**Task description:** From the first line down to the one containing "Tensiones musculares por ansiedad", reproduce the entries below exactly and leave out the pictures.

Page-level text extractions
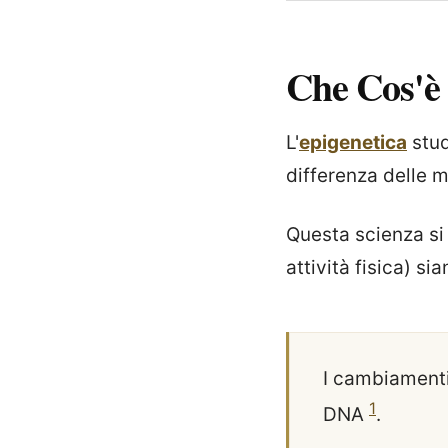
Che Cos'è
L'
epigenetica
stud
differenza delle 
Questa scienza si
attività fisica) si
I cambiamenti
1
DNA
.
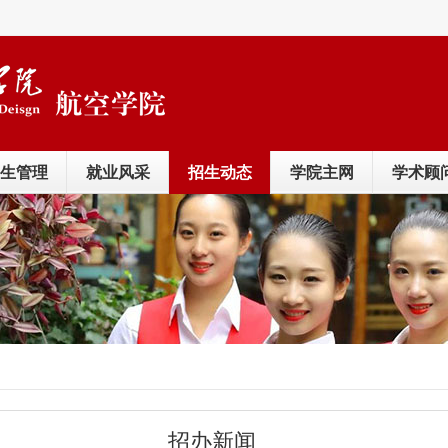
生管理
就业风采
招生动态
学院主网
学术顾
招办新闻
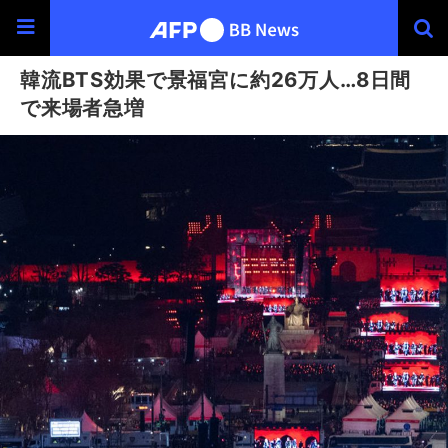
韓流BTS効果で景福宮に約26万人…8日間
で来場者急増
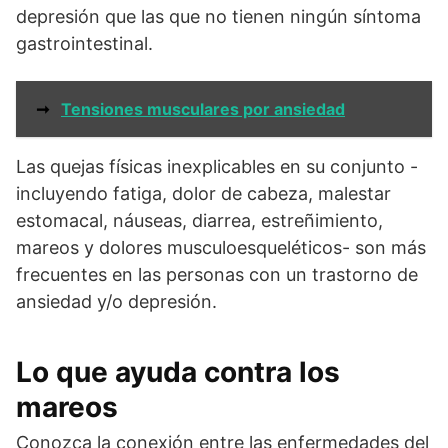
depresión que las que no tienen ningún síntoma
gastrointestinal.
➞
Tensiones musculares por ansiedad
Las quejas físicas inexplicables en su conjunto -
incluyendo fatiga, dolor de cabeza, malestar
estomacal, náuseas, diarrea, estreñimiento,
mareos y dolores musculoesqueléticos- son más
frecuentes en las personas con un trastorno de
ansiedad y/o depresión.
Lo que ayuda contra los
mareos
Conozca la conexión entre las enfermedades del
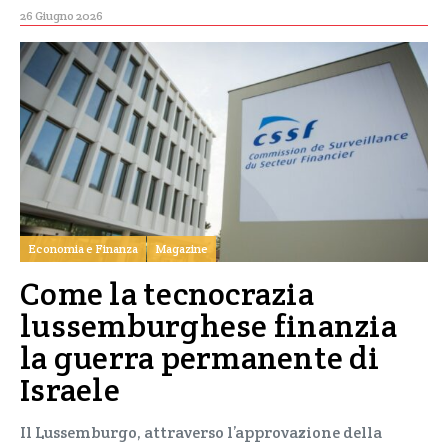
26 Giugno 2026
Economia e Finanza
Magazine
Come la tecnocrazia
lussemburghese finanzia
la guerra permanente di
Israele
Il Lussemburgo, attraverso l’approvazione della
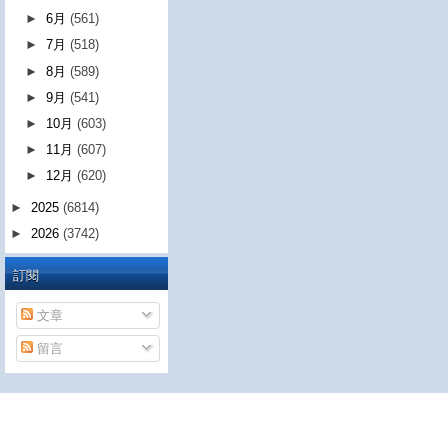
►
6月
(561)
►
7月
(518)
►
8月
(589)
►
9月
(541)
►
10月
(603)
►
11月
(607)
►
12月
(620)
►
2025
(6814)
►
2026
(3742)
訂閱
文章
留言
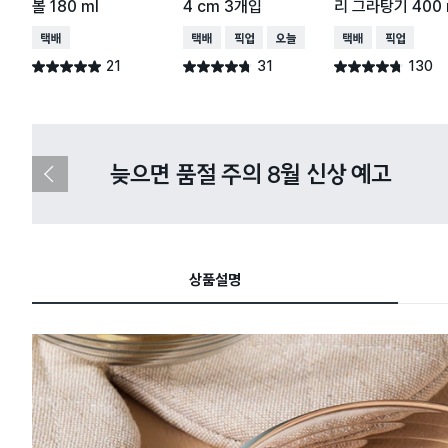
볼 180 ml
4 cm 3개입
리 그라탕기 400 
택배배송
택배배송
매장픽업
오늘배송
택배배송
매장픽업
21
31
130
별점 4.9점
별점 4.7점
별점 4.7점
건 작성
건 작성
건 작성
다이소X카카오페이 8월 결제 혜택 
이
전
슬
라
이
드
상품설명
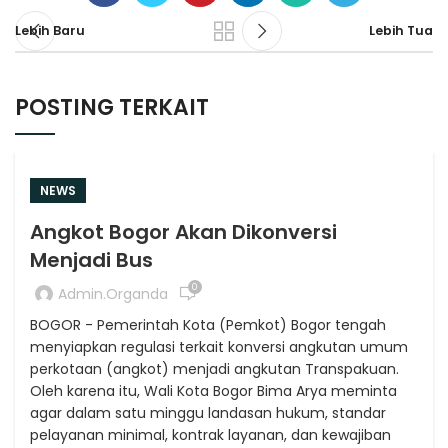
Lebih Baru
Lebih Tua
POSTING TERKAIT
NEWS
Angkot Bogor Akan Dikonversi
Menjadi Bus
0
Admin.organda
BOGOR - Pemerintah Kota (Pemkot) Bogor tengah
menyiapkan regulasi terkait konversi angkutan umum
perkotaan (angkot) menjadi angkutan Transpakuan.
Oleh karena itu, Wali Kota Bogor Bima Arya meminta
agar dalam satu minggu landasan hukum, standar
pelayanan minimal, kontrak layanan, dan kewajiban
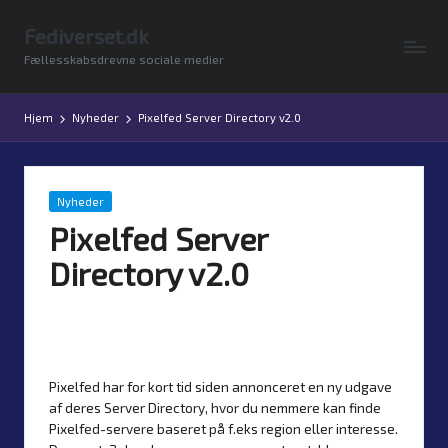
Fediverset.dk
Skip
Fællesskabsdrevne sociale medier
to
content
Hjem
Nyheder
Pixelfed Server Directory v2.0
Posted
Nyheder
in
Pixelfed Server
Directory v2.0
Af
Simon Justesen
8. maj 2025
Posted
Ingen kommentarer
by
Pixelfed har for kort tid siden annonceret en ny udgave
af deres Server Directory, hvor du nemmere kan finde
Pixelfed-servere baseret på f.eks region eller interesse.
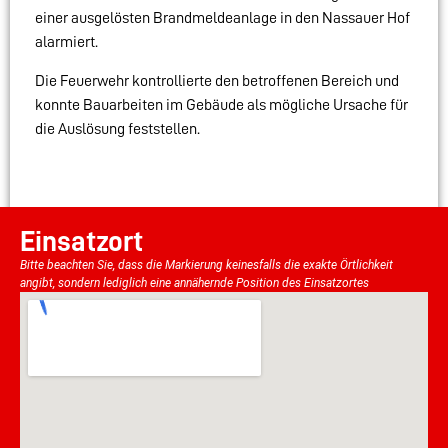
einer ausgelösten Brandmeldeanlage in den Nassauer Hof
alarmiert.
Die Feuerwehr kontrollierte den betroffenen Bereich und
konnte Bauarbeiten im Gebäude als mögliche Ursache für
die Auslösung feststellen.
Einsatzort
Bitte beachten Sie, dass die Markierung keinesfalls die exakte Örtlichkeit
angibt, sondern lediglich eine annähernde Position des Einsatzortes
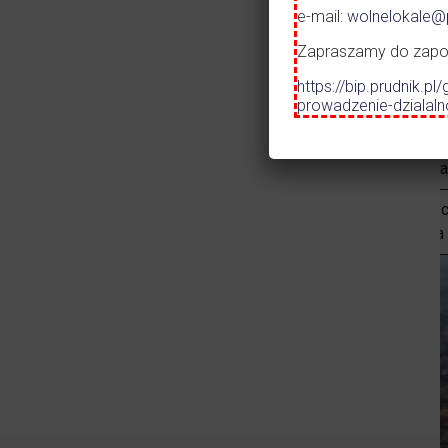
e-mail:
wolnelokale@p
Energia
1000 m
Warunki 
Zapraszamy do zapozn
elektryczna
https://bip.prudnik
Rodzaj g
prowadzenie-dzialal
Gaz
10 m
0,22 Mp
Woda
10 m
Średnica
Oczyszcz
Ścieki
10 m
rezerwa 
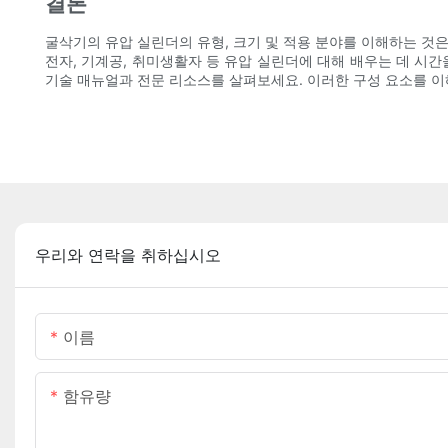
결론
굴삭기의 유압 실린더의 유형, 크기 및 적용 분야를 이해하는 것
전자, 기계공, 취미생활자 등 유압 실린더에 대해 배우는 데 시
기술 매뉴얼과 전문 ​​리소스를 살펴보세요. 이러한 구성 요소를 
우리와 연락을 취하십시오
이름
함유량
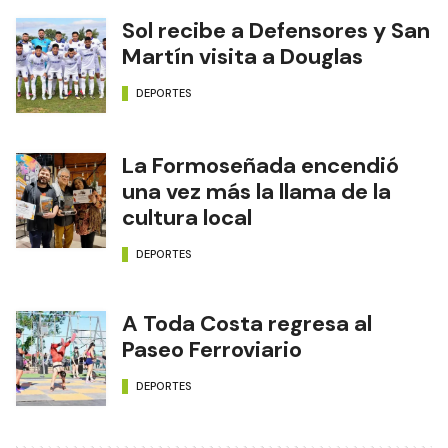
Sol recibe a Defensores y San
Martín visita a Douglas
DEPORTES
La Formoseñada encendió
una vez más la llama de la
cultura local
DEPORTES
A Toda Costa regresa al
Paseo Ferroviario
DEPORTES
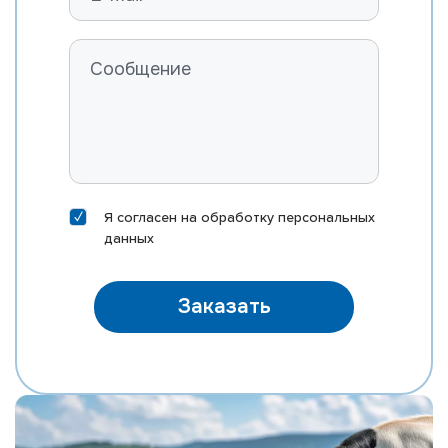
ROSYLANE-LLC SS MARVEL-ET
FARNEAR B-BOB MASTER-ET
RI-VAL-RE MOD MCCORD-P-ET
ST GEN MEGA-RAM 10406-ET
ST GEN MEGA-SNAP 10388-ET
EDG DIRECTOR MEINO-ET
DELICIOUS HN METZ-ET
Я согласен на
обработку персональных
MORNINGVIEW MIXTURE-ET
данных
EDG KB MOXI 31167-ET
MR SILVER NAUTICAL-ET
Заказать
MR NOBLE NEPOLEAN
MR M-DUKE NEWTON-ET
MR SUPERHERO NEXUS-ET
MR RUBICON NICHE-ET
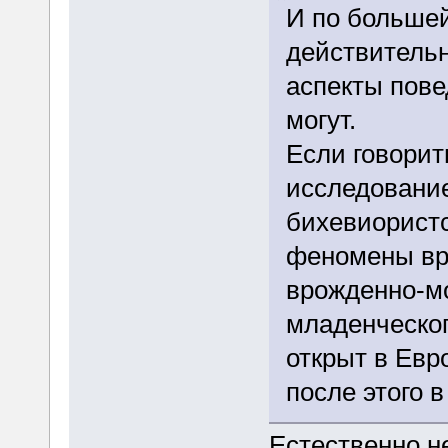
И по больше
действительн
аспекты пове
могут.
Если говорить
исследование
бихевиорист
феномены вро
врожденно-м
младенческог
открыт в Евр
после этого 
Естественно не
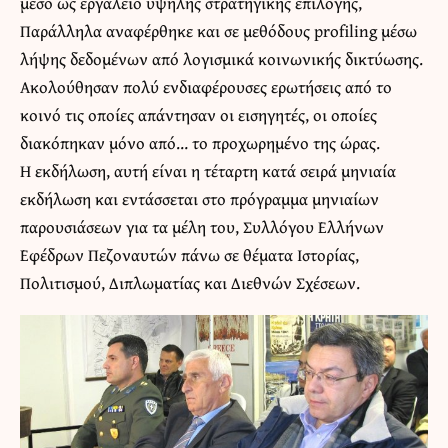
μέσο ως εργαλείο υψηλής στρατηγικής επιλογής,
Παράλληλα αναφέρθηκε και σε μεθόδους profiling μέσω
λήψης δεδομένων από λογισμικά κοινωνικής δικτύωσης.
Ακολούθησαν πολύ ενδιαφέρουσες ερωτήσεις από το
κοινό τις οποίες απάντησαν οι εισηγητές, οι οποίες
διακόπηκαν μόνο από… το προχωρημένο της ώρας.
Η εκδήλωση, αυτή είναι η τέταρτη κατά σειρά μηνιαία
εκδήλωση και εντάσσεται στο πρόγραμμα μηνιαίων
παρουσιάσεων για τα μέλη του, Συλλόγου Ελλήνων
Εφέδρων Πεζοναυτών πάνω σε θέματα Ιστορίας,
Πολιτισμού, Διπλωματίας και Διεθνών Σχέσεων.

**Your solution:**
Che Cos'è
L'
epigenetica
stud
differenza delle 
Questa scienza si
attività fisica) si
I cambiamenti
1
DNA
.
生管理
就业风采
招生动态
学院主网
学术顾
招办新闻
韓流BTS効果で景福宮に約26万人…8日間
で来場者急増
depresión que las que no tienen ningún síntoma
gastrointestinal.
➞
Tensiones musculares por ansiedad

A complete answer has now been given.